Saluto
Giornata della solidarietà
Latina, 27 febbraio 2015
+ Mariano Crociata
Sono lieto di partecipare alla Giornata della solidarietà, che porta alla comune attenzione quel mondo variegato ed effervescente denominato Terzo Settore, nel quale il privato sociale trova lo spazio per esprimere la sua creatività nell’offerta di beni e servizi sociali materiali, culturali e relazionali. Saluto il sindaco della città, Giovanni Di Giorni, che ha promosso l’iniziativa, il prefetto di Latina, Pierluigi Faloni, il prof. Emanuele Emmanuele, presidente della Fondazione Roma, così benemerita per la città e il territorio di Latina, le autorità civili e militari, le associazioni di volontariato, i convenuti tutti.

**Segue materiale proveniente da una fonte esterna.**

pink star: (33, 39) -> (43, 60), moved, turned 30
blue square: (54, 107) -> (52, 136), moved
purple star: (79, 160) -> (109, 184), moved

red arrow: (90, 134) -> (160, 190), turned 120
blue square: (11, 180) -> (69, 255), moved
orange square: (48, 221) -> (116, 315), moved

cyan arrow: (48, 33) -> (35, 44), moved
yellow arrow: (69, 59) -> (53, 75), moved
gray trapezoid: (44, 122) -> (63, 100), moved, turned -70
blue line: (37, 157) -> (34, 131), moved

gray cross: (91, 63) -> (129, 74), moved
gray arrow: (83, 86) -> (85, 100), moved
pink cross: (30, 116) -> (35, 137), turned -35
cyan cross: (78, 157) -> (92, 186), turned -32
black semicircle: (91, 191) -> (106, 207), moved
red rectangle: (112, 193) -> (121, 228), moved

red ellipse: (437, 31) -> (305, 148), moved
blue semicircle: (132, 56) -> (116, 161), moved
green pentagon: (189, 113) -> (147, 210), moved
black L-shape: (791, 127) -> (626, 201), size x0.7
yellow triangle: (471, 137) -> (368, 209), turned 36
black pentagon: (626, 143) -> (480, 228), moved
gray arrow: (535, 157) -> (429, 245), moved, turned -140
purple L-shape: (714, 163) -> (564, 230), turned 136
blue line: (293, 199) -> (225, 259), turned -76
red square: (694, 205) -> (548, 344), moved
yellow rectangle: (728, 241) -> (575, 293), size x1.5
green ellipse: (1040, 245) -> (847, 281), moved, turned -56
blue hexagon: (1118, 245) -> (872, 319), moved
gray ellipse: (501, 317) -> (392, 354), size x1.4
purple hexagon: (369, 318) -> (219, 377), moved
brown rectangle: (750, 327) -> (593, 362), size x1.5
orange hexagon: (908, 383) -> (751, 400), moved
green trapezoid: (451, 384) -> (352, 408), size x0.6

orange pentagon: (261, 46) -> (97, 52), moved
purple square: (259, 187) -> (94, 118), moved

Come credente e come rappresentante della Chiesa, non posso che rallegrarmi nel vedere crescere la considerazione per un ambito così rilevante della vita sociale, economica e culturale. Non tanto perché la Chiesa si trova in esso a proprio agio, essendo all’origine di una componente cospicua della sua complessiva consistenza e del suo dinamismo, quanto perché essa vede così diffusamente attuata una dimensione essenziale della nostra plurale convivenza, e cioè la libera iniziativa e cooperazione di tutti i soggetti che hanno volontà e idealità per intraprendere attività e lavorare al bene comune delle persone in una società ordinata. Proprio in questo periodo, nel quale è in discussione in parlamento un disegno di legge presentato dal governo che tratta «il riordino e la revisione della disciplina degli enti e delle attività diretti a promuovere e realizzare finalità solidaristiche e di interesse generale», è necessario ricordarsi che sia garantita la tipicità delle organizzazioni legate alle confessioni religiose. E questo non a difesa di una parte, ma a tutela della tipicità propria di tutti i soggetti in gioco. Oggi non è a rischio la sopravvivenza dell’una o dell’altra visione ispiratrice di iniziativa culturale ed economica, ma la possibilità stessa di riconoscere dignità a ciascuna e a tutte le visioni ideali, laiche o religiose che siano, e di legittimare il loro libero concorso alla determinazione dei mezzi e dei percorsi, ma prima ancora dei fini, nel perseguimento del bene comune. Una tale prospettiva assume ulteriore rilievo, se si considera – sulla scia del magistero della Chiesa, fino a Benedetto XVI con la Caritas in veritate (in particolare n. 46) e ai molteplici interventi di papa Francesco in tal senso – che è avvertita sempre più l’esigenza di superare la schiavitù nei confronti del profitto, per fare di esso «uno strumento per raggiungere finalità di umanizzazione del mercato e della società».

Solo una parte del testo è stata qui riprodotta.